SUPPLIED DATA =>
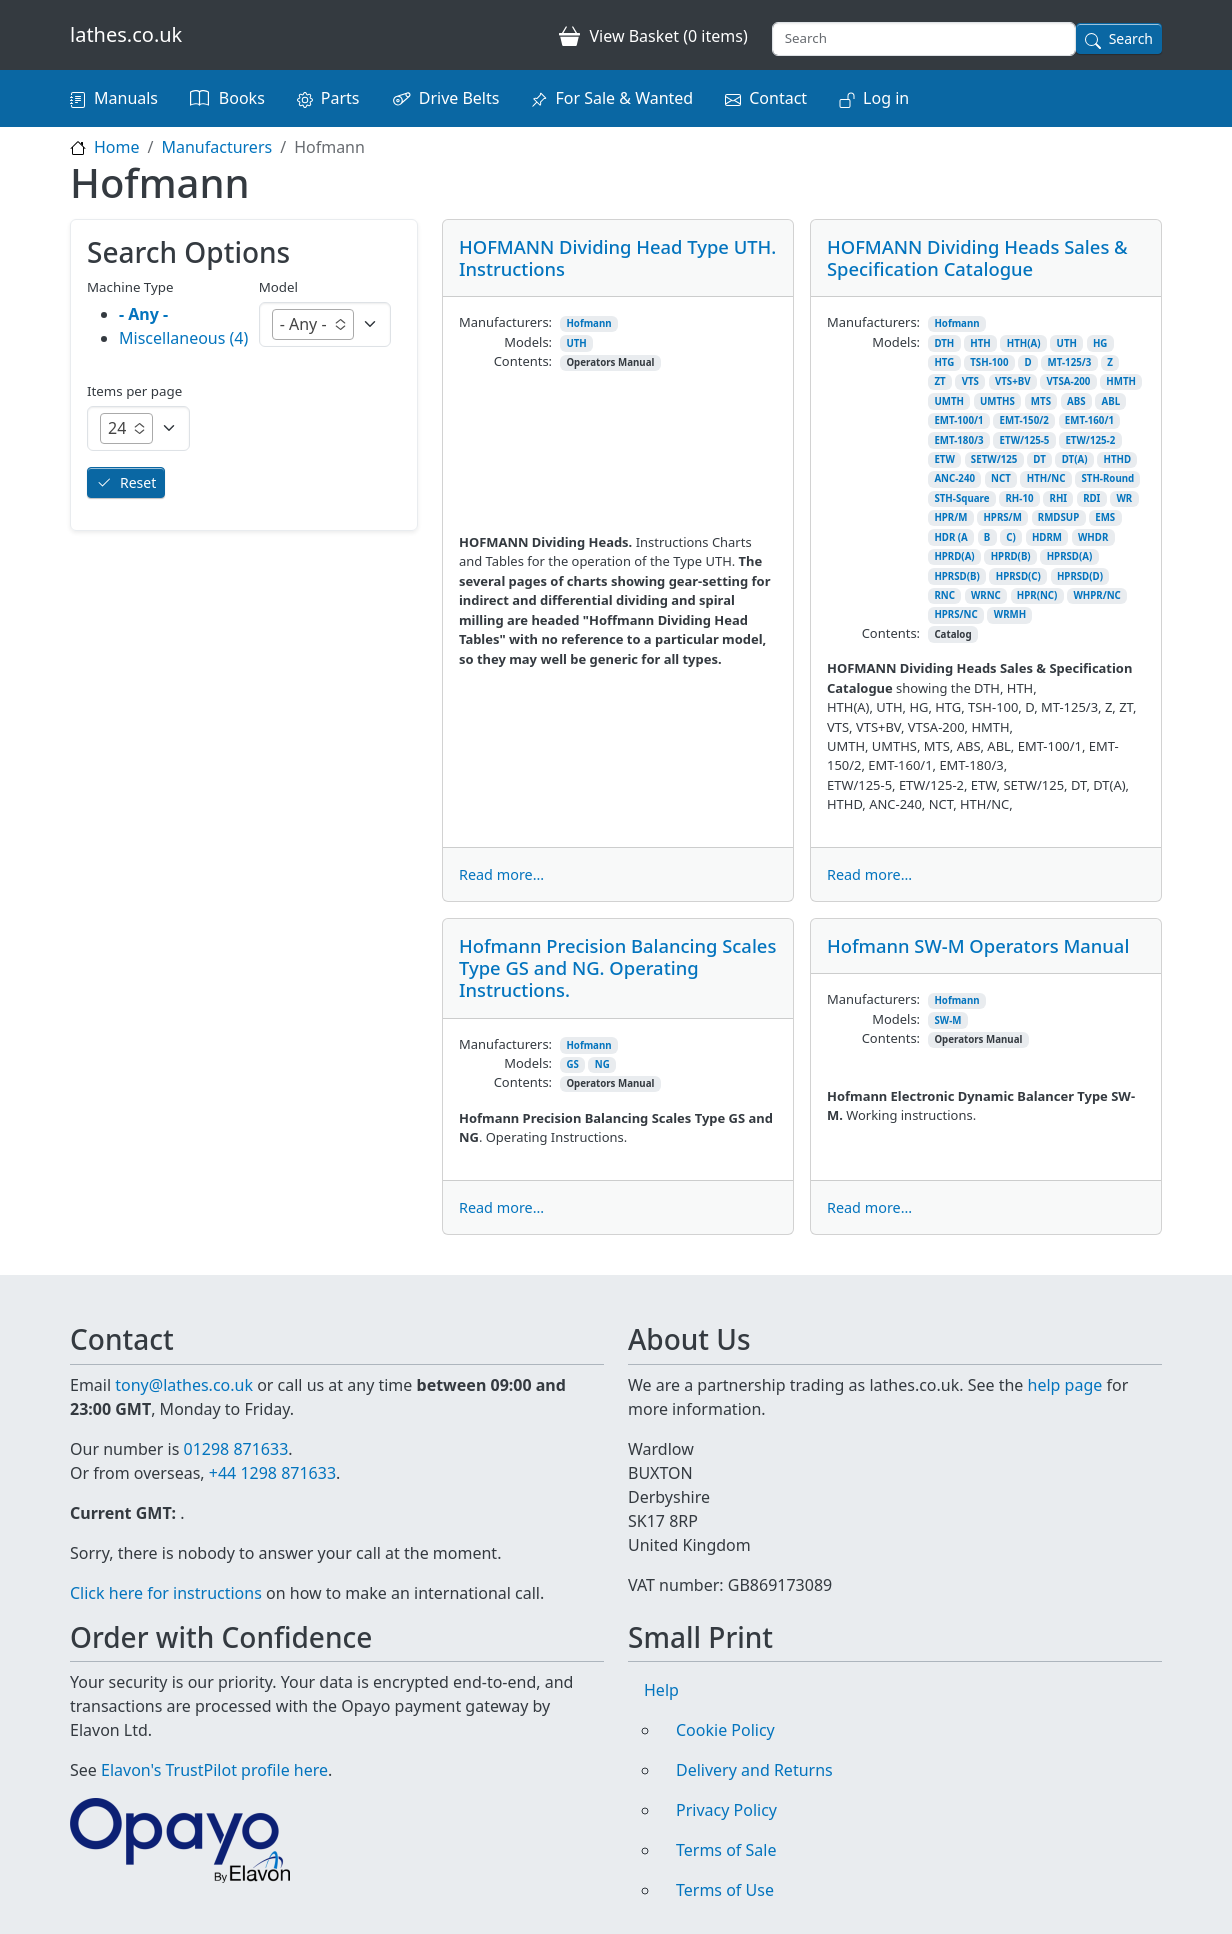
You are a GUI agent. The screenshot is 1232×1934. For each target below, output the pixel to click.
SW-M (947, 1020)
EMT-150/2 (1024, 420)
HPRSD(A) (1070, 556)
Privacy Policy (726, 1810)
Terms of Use (725, 1890)
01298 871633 (235, 1449)
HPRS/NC (955, 614)
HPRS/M (1002, 517)
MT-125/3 (1070, 362)
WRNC (986, 595)
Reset (138, 482)
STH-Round (1107, 478)
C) (1011, 537)
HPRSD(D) (1080, 576)
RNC (944, 595)
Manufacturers (216, 147)
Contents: (523, 361)
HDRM (1047, 537)
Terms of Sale (726, 1850)
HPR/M (950, 517)
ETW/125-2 (1090, 440)
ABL (1111, 401)
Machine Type (130, 287)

PROBLEM STATEMENT => Because only the text is wanted, copy each record above precisely and omit its pictures.

ANSWER BOX =>
You are a GUI agent. The screenshot is 1232×1934. For each target below, output the pixel to click.
SW-M (947, 1020)
EMT-150/2 (1024, 420)
HPRSD(A) (1070, 556)
Privacy Policy (726, 1810)
Terms of Use (725, 1890)
01298 871633 (235, 1449)
HPRS/NC (955, 614)
HPRS/M (1002, 517)
MT-125/3 (1070, 362)
WRNC (986, 595)
Reset (138, 482)
STH-Round (1107, 478)
C) (1011, 537)
HPRSD(D) (1080, 576)
RNC (944, 595)
Manufacturers (216, 147)
Contents: (523, 361)
HDRM (1047, 537)
Terms of Sale (726, 1850)
HPR/M (950, 517)
ETW/125-2 (1090, 440)
ABL (1111, 401)
Machine Type (130, 287)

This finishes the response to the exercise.